Enem: Militância forçou ações para aumentar número de negros nas universidades

Pesquisadora da USP, Mabel Freitas analisou dados que mostram que estudantes negros superaram brancos, pela primeira vez, no ensino superior público

Por Édrian Santos

Enem: Militância forçou ações para aumentar número de negros nas universidades
Em 2018, negros superaram brancos no ensino superior público
Ricardo Stuckert/PR

Em 25 anos, o Exame Nacional do Ensino Médio (Enem) segue como a principal porta de entrada ao ensino superior gratuito, sobretudo em universidades federais e estaduais. Em alguns casos, o candidato pode até ser beneficiado com uma bolsa 100% paga pelo governo em instituições privadas. 

O prazo de inscrição para o Enem 2023 termina nesta sexta-feira (16). As provas serão dias 5 e 12 de novembro.

Na reportagem Enem faz jovens sonharem com doutorado, melhora de vida dos pais e até Nobel, a Band contou a histórias de três jovens que relataram verdadeiras transformações de vida após se submeterem ao exame e tirarem uma boa nota. Dois deles estão no doutorado, enquanto a outra, graduanda, sonha em fazer a diferença na vida dos pais por meio da educação.

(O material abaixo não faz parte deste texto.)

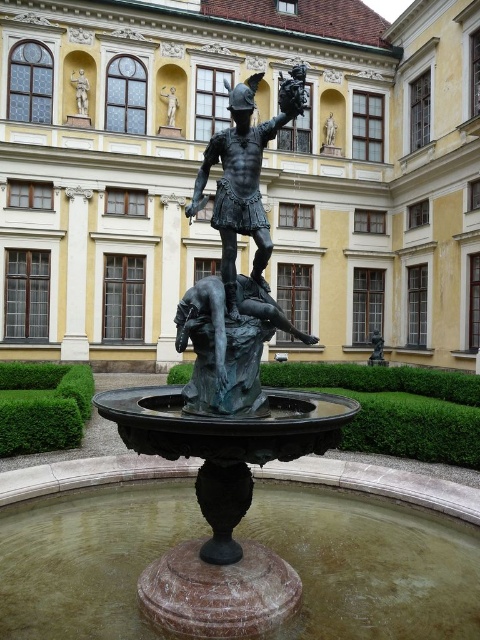 You are a photographer standing at the edge of the courtyard. You want to capture a closeup shot of the bronze statue at upper left. Given that your camera has a maximum zoom range of 50 meters, will you be able to take the photo without moving closer?

The bronze statue at upper left is 53.64 meters away from the camera. Since the camera can only zoom up to 50 meters, you will not be able to take a closeup shot without moving closer.

Looking at this image, you are standing in the courtyard and want to take a photo of the yellow stone palace at center and the bronze statue at center. Which object should you focus on first if you want to capture both in the same frame without moving the camera?

The yellow stone palace at center is positioned over the bronze statue at center, so you should focus on the bronze statue at center first to ensure both are in the frame.

You are an architect planning to install a new lighting system in the courtyard. You need to determine which object, the yellow stone palace at center or the bronze statue at center, requires taller lighting fixtures to properly illuminate its top. Based on the scene description, which object should have taller lights?

The yellow stone palace at center has a greater height compared to the bronze statue at center, so taller lighting fixtures should be installed for the yellow stone palace at center to properly illuminate its top.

No contexto citado no parágrafo anterior, em que jovens periféricos, sobretudo negros, não tinham perspectivas de vida, o Enem surgiu como uma oportunidade de virarem o jogo. Por outro lado, há quem questione a efetividade do exame na democratização do acesso ao ensino superior. É o que explica a pesquisadora em relações raciais Mabel Freitas, pós-doutora em educação pela USP.

Democratizar o acesso à universidade é criar um número de vagas em instituições públicas que inclua todas, todes e todos que desejam cursar o nível superior. Se, para iniciar a carreira acadêmica, as pessoas necessitam fazer um exame, trata-se de um processo seletivo e classificatório com dinâmica excludente.

Mais negros que brancos em universidades

Pela primeira vez, em 2018, negros representavam a maioria dos matriculados no ensino superior público, indica o estudo “Desigualdades Sociais por Cor ou Raça no Brasil”, publicado pelo Instituto Brasileiro de Geografia e Estatística (IBGE), em 2019. A espera foi demorada, apesar de o país ser formado majoritariamente pela população preta e parda, grupo ainda carente de serviços básicos, inclusive da educação, um direito de todos perante a Constituição.

De acordo com o IBGE, a proporção de negros nas universidades públicas chegou a 50,3% em 2018. Nesse contexto, a especialista ouvida pela Band argumenta que, para além do Enem e das políticas de ações afirmativas, o aumento desse grupo minoritário, do ponto de vista social, é resultado do protagonismo dos coletivos raciais.

Reitero que a presença preta na universidade é resultado da nossa secular militância. Somos protagonistas dessa conquista que refuta as teses da inferioridade intelectual e anomia social [dos negros].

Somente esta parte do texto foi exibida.